Work to complete
Go through the entries below and pick out every line with "week".

Given data
=======

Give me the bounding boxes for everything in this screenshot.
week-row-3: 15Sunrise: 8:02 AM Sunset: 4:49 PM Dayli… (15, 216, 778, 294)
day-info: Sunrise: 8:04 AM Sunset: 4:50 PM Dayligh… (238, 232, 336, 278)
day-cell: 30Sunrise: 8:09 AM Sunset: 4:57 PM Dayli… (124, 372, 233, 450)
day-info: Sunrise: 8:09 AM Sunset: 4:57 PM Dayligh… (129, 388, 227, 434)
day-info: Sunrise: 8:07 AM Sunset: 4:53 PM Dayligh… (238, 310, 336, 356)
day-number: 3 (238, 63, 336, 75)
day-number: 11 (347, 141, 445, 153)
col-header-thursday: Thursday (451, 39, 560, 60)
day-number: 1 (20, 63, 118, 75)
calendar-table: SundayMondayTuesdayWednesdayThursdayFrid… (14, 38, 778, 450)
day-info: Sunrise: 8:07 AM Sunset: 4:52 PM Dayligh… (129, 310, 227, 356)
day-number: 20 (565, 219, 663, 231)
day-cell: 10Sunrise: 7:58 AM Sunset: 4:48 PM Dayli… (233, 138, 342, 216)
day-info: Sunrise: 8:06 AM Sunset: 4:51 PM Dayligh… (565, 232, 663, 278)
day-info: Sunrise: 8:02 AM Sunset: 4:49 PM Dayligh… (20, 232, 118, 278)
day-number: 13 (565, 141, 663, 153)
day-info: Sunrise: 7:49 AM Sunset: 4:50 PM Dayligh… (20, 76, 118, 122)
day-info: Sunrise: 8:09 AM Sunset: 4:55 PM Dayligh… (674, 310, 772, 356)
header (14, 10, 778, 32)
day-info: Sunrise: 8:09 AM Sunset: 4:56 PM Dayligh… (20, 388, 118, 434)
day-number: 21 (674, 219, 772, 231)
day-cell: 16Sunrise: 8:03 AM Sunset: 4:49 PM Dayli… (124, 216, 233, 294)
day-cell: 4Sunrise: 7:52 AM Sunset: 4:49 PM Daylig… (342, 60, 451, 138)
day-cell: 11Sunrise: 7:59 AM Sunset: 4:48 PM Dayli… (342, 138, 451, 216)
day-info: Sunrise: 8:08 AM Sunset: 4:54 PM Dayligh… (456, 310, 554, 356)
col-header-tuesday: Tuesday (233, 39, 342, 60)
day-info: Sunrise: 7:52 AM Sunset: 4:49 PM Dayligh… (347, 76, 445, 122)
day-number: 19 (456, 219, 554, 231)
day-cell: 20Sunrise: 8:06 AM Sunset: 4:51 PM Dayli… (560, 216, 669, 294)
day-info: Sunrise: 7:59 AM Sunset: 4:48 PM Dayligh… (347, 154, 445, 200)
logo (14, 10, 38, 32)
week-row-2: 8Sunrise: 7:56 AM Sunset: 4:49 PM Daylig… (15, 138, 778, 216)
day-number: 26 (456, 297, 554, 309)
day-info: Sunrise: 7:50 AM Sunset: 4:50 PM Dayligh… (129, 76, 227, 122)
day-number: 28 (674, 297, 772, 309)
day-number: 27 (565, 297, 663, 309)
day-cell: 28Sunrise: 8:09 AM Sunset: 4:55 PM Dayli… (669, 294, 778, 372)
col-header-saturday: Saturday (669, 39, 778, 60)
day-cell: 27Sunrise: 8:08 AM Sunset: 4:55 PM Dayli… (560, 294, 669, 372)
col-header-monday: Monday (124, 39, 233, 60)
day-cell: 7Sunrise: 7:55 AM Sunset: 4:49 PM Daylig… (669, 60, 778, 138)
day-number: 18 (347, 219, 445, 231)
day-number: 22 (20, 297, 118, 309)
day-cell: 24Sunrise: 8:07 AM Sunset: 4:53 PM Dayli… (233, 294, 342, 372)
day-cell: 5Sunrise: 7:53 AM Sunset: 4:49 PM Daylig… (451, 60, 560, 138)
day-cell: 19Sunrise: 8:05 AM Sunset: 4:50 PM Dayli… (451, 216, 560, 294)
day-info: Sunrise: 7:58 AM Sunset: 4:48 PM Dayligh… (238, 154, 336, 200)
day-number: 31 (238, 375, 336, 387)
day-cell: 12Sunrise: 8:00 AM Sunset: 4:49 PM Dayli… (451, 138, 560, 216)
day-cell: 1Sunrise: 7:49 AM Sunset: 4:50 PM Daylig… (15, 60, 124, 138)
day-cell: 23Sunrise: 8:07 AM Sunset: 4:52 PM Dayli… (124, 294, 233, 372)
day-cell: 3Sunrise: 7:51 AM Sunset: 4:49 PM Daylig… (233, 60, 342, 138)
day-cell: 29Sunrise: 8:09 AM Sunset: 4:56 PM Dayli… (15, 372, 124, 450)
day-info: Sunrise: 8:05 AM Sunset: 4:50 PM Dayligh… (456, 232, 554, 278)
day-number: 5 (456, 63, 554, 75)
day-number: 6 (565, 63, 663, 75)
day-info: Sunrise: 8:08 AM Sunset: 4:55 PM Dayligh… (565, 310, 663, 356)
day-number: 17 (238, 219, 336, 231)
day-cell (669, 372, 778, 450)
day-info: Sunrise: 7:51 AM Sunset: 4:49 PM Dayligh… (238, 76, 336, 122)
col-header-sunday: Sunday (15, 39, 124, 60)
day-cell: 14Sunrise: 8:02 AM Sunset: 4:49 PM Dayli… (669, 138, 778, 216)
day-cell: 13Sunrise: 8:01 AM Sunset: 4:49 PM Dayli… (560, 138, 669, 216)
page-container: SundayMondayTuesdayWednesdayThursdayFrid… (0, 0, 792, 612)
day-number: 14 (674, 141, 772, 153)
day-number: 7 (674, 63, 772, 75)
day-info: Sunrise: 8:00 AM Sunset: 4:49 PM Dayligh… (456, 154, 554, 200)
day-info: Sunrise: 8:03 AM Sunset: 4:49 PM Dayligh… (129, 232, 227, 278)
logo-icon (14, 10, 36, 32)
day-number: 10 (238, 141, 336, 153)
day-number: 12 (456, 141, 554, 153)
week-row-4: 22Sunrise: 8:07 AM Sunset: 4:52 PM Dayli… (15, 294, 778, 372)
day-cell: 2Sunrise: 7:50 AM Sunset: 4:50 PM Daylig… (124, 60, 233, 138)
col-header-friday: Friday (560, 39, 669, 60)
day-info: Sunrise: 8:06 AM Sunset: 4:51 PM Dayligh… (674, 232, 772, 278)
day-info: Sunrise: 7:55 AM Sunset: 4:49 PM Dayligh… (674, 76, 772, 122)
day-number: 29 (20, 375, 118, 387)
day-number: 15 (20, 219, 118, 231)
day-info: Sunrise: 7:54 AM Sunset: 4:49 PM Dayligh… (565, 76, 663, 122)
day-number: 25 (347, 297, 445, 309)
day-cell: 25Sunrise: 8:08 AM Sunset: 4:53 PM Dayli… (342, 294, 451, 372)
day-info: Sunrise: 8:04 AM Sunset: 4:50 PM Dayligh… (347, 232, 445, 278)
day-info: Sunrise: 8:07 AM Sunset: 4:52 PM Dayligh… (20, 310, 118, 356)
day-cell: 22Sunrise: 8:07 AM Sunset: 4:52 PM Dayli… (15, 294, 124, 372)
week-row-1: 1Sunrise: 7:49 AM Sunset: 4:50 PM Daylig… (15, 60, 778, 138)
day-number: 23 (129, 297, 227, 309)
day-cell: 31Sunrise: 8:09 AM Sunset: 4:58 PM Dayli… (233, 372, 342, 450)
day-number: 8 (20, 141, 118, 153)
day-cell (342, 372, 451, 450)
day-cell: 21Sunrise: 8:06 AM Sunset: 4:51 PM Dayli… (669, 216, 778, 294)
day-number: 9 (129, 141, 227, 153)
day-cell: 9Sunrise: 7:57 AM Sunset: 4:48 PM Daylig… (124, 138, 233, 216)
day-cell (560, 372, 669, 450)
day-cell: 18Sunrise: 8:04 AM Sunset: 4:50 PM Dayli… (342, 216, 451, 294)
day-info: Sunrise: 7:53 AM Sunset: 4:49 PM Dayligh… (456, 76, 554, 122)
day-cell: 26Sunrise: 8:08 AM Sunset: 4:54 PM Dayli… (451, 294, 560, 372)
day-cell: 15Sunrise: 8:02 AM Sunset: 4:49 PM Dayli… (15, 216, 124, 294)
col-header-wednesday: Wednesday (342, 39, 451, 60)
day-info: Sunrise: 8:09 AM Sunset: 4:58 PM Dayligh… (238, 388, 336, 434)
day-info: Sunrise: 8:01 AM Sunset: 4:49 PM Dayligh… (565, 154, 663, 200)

=======

Response
week-row-3: 15Sunrise: 8:02 AM Sunset: 4:49 PM Dayli… (15, 216, 778, 294)
week-row-2: 8Sunrise: 7:56 AM Sunset: 4:49 PM Daylig… (15, 138, 778, 216)
week-row-4: 22Sunrise: 8:07 AM Sunset: 4:52 PM Dayli… (15, 294, 778, 372)
week-row-1: 1Sunrise: 7:49 AM Sunset: 4:50 PM Daylig… (15, 60, 778, 138)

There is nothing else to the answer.